The world is dying on a starvation diet of mind, and what everyone needs is love. The thing preventing that is judgment.
Therefore, foregiveness, and understanding we are all exactly the same when we are babies, will help us be kind and patient one to another.
That doesn't mean you don't belt a guy for insulting your wife, it means you seek love in every case, following God's spirit, and sometimes he does have you physically respond.
In any case, you must be true to your heart, else one will think they are perfect. Making mistakes is the greatest of blessings to bring love and humility to a life.
Giving that same grace to others, blesses us.

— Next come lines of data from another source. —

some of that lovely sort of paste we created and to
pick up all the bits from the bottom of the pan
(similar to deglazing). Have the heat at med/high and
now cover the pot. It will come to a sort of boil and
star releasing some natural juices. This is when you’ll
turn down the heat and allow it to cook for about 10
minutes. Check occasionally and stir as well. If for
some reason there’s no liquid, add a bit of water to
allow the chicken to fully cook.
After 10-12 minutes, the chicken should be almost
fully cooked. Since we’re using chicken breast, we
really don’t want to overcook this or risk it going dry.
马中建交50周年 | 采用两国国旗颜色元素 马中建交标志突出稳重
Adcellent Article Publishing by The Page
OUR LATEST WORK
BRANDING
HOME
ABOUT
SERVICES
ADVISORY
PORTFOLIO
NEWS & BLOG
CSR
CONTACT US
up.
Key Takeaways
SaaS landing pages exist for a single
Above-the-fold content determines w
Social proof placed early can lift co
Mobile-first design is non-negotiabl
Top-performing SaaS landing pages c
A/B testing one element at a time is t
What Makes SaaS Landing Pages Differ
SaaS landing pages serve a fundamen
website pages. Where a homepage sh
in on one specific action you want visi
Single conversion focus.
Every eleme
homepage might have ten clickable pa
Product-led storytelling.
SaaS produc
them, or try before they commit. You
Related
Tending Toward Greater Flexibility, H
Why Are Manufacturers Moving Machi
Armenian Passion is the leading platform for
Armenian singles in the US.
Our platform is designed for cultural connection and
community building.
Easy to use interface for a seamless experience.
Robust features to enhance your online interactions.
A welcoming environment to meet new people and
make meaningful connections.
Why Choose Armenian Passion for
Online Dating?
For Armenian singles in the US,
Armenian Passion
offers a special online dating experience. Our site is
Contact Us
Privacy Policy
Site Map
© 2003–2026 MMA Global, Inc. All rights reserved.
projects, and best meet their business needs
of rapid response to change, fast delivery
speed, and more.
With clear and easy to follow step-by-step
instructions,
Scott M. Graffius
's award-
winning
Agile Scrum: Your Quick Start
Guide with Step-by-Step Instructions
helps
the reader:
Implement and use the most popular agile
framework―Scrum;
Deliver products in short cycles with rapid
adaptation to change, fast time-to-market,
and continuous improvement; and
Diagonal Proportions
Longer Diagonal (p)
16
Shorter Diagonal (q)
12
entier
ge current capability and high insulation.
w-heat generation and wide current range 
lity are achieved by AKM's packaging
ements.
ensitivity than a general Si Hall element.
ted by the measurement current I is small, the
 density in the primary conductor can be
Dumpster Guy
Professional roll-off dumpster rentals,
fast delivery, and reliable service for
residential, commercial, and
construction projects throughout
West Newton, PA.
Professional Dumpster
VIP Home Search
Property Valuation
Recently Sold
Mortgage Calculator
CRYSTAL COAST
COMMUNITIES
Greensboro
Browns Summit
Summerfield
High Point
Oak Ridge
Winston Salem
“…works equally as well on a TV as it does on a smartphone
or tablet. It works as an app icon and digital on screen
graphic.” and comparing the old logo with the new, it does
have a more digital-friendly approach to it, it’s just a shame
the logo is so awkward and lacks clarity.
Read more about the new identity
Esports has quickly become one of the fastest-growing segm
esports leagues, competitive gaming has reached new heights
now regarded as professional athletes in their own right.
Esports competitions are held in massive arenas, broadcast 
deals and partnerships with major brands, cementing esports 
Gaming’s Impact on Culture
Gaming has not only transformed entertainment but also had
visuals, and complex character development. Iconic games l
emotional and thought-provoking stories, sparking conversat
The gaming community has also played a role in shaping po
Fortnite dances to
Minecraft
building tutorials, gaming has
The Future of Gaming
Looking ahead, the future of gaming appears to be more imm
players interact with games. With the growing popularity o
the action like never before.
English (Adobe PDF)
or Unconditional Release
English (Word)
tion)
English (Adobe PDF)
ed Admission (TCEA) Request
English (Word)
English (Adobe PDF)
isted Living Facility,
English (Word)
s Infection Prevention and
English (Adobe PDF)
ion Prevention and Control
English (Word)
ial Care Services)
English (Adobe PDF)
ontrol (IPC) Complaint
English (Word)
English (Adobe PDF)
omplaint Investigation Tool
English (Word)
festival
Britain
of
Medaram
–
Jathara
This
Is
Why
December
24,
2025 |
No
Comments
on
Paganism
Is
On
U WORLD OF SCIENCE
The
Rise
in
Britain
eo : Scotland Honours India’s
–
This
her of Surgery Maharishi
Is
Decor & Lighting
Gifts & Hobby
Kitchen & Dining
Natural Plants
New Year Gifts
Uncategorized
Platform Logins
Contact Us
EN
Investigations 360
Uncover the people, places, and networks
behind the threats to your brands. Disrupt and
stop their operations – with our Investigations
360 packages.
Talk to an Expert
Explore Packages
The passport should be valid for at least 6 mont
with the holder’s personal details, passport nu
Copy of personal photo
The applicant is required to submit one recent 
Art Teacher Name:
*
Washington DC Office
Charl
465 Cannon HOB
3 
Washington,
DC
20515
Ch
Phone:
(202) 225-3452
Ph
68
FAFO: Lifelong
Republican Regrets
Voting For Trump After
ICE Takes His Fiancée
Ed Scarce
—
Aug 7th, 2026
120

But returning evil for evil, hurts us.
So judging others by actions can never help, but discernment and love, always will. Some people will have to go to prison, a safe place where they can work out their hearts problems, I realize. And sometimes you have to give up and walk away from a relationship, when you have nothing more in you to give. Those are all practical realities. It's not on us to save the world, just not judge anyone, and rather, love them no matter what. have mercy no matter what. Be as kind and peacable as we can be, always asking God for more.
I love confrontation, like this one with Rob. I find it is a great way for me to show love, but that doesn't mean I can't have fun and call him names and stuff, because otherwise, I'd be talking down to him, not treating him as I want to be treated.
No one is better than anyone else, and everyone knows how we want to be treated. That's the golden rule... do unto others, as you would have them do unto you.
Good grief I hope this doesn't come across like a sermon. sheesh...
Thanks for asking that question bro. Good one.